It’s common for couples to approach divorce with caution. Divorce is a lengthy, emotional, and complicated legal process that begins when one party files a petition for divorce with the local court. Typically, couples can work together to negotiate the terms of their divorce, but in cases where the lines of communication have closed, the judge can help resolve any outstanding issues in your case. Couples will need to determine how to handle property and debt division, child custody and support, and spousal support. At the end of your divorce, the court will terminate your marriage, and both spouses are considered single and free to remarry.
Legal separation is like divorce in that the court helps couples resolve the same divorce-related issues, but in the end, you’re still legally married to each other, despite living separate lives.
No. But, Michigan law offers a similar divorce alternative called separate maintenance. Separate maintenance is like legal separation in that the court (or couple) will resolve the same issues as divorce, but the couple remains married. (M.C.L.A. 552.7.) It’s crucial that opposite-sex parties understand that because you’re still legally married, the court may consider any children born after a judgment for separate maintenance to belong to the husband, even if someone else is the biological father. The process to rebut (overcome) this burden can be expensive and difficult. (M.C.L.A. 552.29.)
The process starts when either spouse files a motion (request) for separate maintenance with the court in the county where they live. (M.C.L.A. 552.11.) Because separate maintenance actions are like divorce, you’ll need to follow the same rules when you file. You’ll need to demonstrate to the court that you meet Michigan’s residency requirement, meaning at least one spouse has lived in the state for a minimum of 180 days before filing, and that the filing spouse lived in the county where they file for at least 10 days. (M.C.L.A. 552.9.)
The filing spouse must also provide the court with a legal reason—or, grounds—for the request. Michigan is a no-fault divorce state, meaning it doesn’t matter whose fault it is that the marriage is over, just that there has been a breakdown of the marriage relationship to the extent that the objects of matrimony have been destroyed and there remains no reasonable likelihood that the marriage can be preserved. That’s just a fancy way of saying that the marriage is too damaged for either spouse to repair it. (M.C.L.A. 552.6.)
Your spouse will have the opportunity to respond to your request and can either agree to proceed with the separate maintenance process or ask for a divorce. If either party asks the court for a divorce, the judge will deny your request for separate maintenance and continue with the divorce process. (M.C.L.A. 552.7.)
Michigan law requires the court to impose a mandatory waiting period before the judge can act on your case. If you don’t have minor children, the judge can grant your request as soon as 30 days after you file. However, for couples with children, the waiting period increases to 180 days. During this “cooling off” period, couples should work together and decide how to handle property and debt division, child custody, visitation, child support, life insurance, retirement accounts, and spousal support. (M.C.L.A. 552.13, M.C.L.A. 552.101.)
If you can agree to the terms of your separate maintenance, you can provide the judge will a written agreement. If the contract is equitable (fair) for both spouses, and the custody arrangements are in the children’s best interest, the judge will approve your arrangement and finalize your case. If there are any unresolved issues, the court will decide for you.
It’s important to understand that although the process for separate maintenance is like divorce, if either spouse wants to convert the case to a formal divorce later, the process is complicated. Unlike some states which allow couples to “convert” the separation into a divorce, Michigan requires couples to start the divorce process from the beginning, regardless of how much time has passed since the separation. Neither method is free, nor is it quick, so make sure you a confident in your decision before you file for separate maintenance. On the other hand, if you and your spouse reconcile, you can revoke the separate maintenance order with the court. (M.C.L.A. 552.43; 10 Mich. Pl. & Pr. §70:111 (2nd ed.).)

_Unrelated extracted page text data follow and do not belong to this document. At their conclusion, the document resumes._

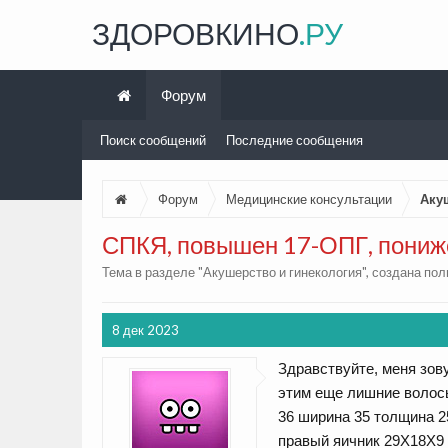
ЗДОРОВКИНО
.РУ
Форум
Поиск сообщений
Последние сообщения
Форум
Медицинские консультации
Аку
СПКЯ, повышен 17-ОПГ, пониж
Тема в разделе "
Акушерство и гинекология
", создана по
8 дек 2023
Здравствуйте, меня зову
этим еще лишние волосы
36 ширина 35 толщина 2
правый яичник 29Х18Х9 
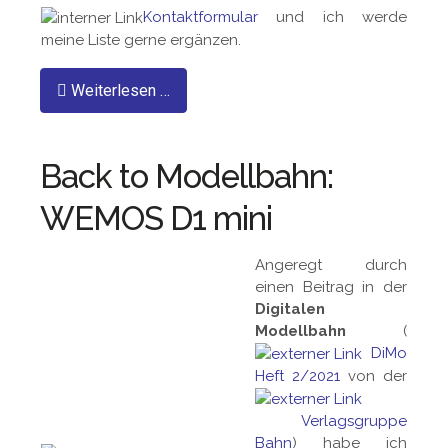
Kontaktformular
und ich werde
meine Liste gerne ergänzen.
Weiterlesen …
Back to Modellbahn:
WEMOS D1 mini
Angeregt durch
einen Beitrag in der
Digitalen
Modellbahn
(
DiMo
Heft 2/2021
von der
Verlagsgruppe
Bahn
) habe ich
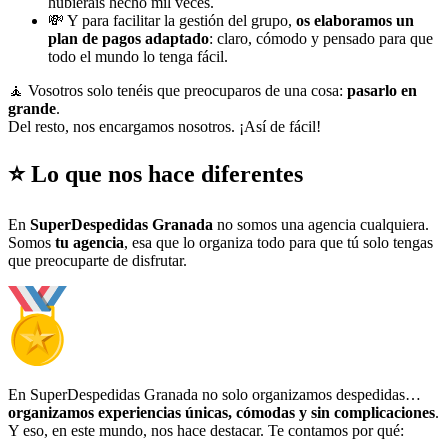
hubierais hecho mil veces.
💸 Y para facilitar la gestión del grupo,
os elaboramos un
plan de pagos adaptado
: claro, cómodo y pensado para que
todo el mundo lo tenga fácil.
🧘 Vosotros solo tenéis que preocuparos de una cosa:
pasarlo en
grande
.
Del resto, nos encargamos nosotros. ¡Así de fácil!
⭐ Lo que nos hace diferentes
En
SuperDespedidas Granada
no somos una agencia cualquiera.
Somos
tu agencia
, esa que lo organiza todo para que tú solo tengas
que preocuparte de disfrutar.
En SuperDespedidas Granada no solo organizamos despedidas…
organizamos experiencias únicas, cómodas y sin complicaciones
.
Y eso, en este mundo, nos hace destacar. Te contamos por qué:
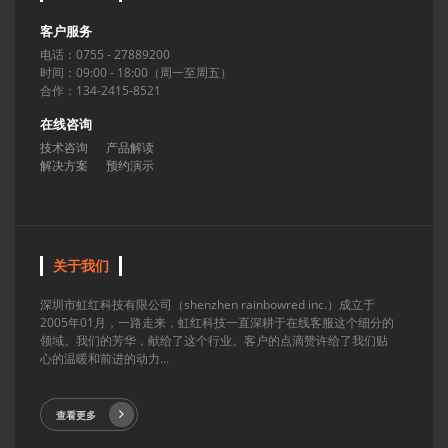
客户服务
电话：0755 - 27889200
时间：09:00 - 18:00（周一至周五）
合作：134-2415-8521
在线咨询
技术咨询
产品解读
解决方案
预约演示
关于我们
深圳市虹红科技有限公司（shenzhen rainbowred inc.）成立于
2005年01月，一路走来，虹红科技一直深耕于在线客服这个细分的
领域。我们的芳华，献给了这个行业。客户的点滴赞许给了我们贴
心的温暖和前进的动力...
查看更多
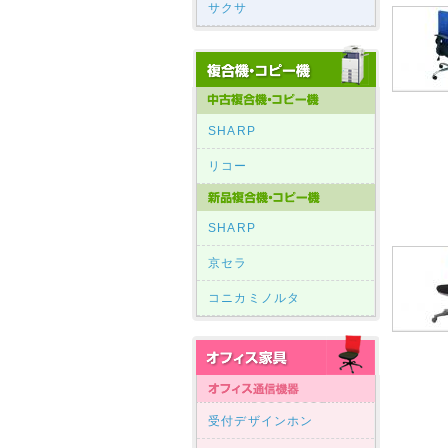
サクサ
SHARP
リコー
SHARP
京セラ
コニカミノルタ
受付デザインホン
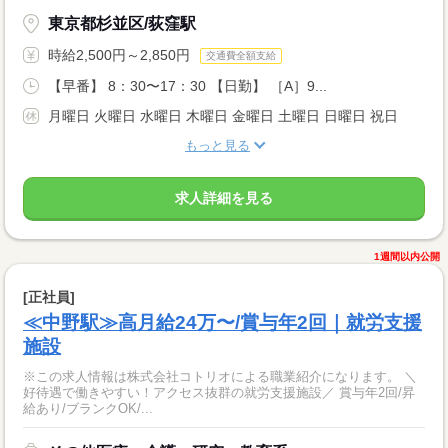
東京都杉並区/荻窪駅
時給2,500円～2,850円
交通費全額支給
【早番】 8：30〜17：30 【日勤】 ［A］9...
月曜日 火曜日 水曜日 木曜日 金曜日 土曜日 日曜日 祝日
もっと見る
求人詳細を見る
1週間以内公開
[正社員]
≪中野駅≫高月給24万〜/賞与年2回｜就労支援
施設
※この求人情報は株式会社コトリオによる職業紹介になります。 ＼
好待遇で働きやすい！アクセス抜群の就労支援施設／ 賞与年2回/昇
給あり/ブランクOK/...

Some couples practice a religion that prohibits divorce, and separate maintenance allows each party the same freedom as divorce, without the church’s disapproval. Other couples may not be satisfied that divorce is the right option, and separation gives them time to attempt reconciliation through counseling or other methods. There’s no right or wrong reason to choose separate maintenance instead of divorce.
If you and your spouse are considering divorce or separate maintenance but aren’t sure either path is the right one for your relationship, you can enter a trial separation. Trial separation allows the couple to participate in a dry-run for separation or divorce and gives each spouse time to reevaluate the relationship. Most couples can agree to the terms of the trial, orally, but those who would like a more formal agreement can put the conditions in writing.
The court doesn’t monitor trial separations, so if either spouse disagrees with the terms, the only recourse is to file for divorce or separate maintenance.
A separation agreement is a written contract that contains relevant information for your divorce or separate maintenance. Most couples choose to save time and money and work together to decide the terms, like property division and debt allocation, child custody and visitation, child support, and spousal support. But, if you can’t agree, the court will decide the terms for you.
In Michigan, a separation agreement in separate maintenance case remains effective until the court modifies it or creates a divorce agreement later.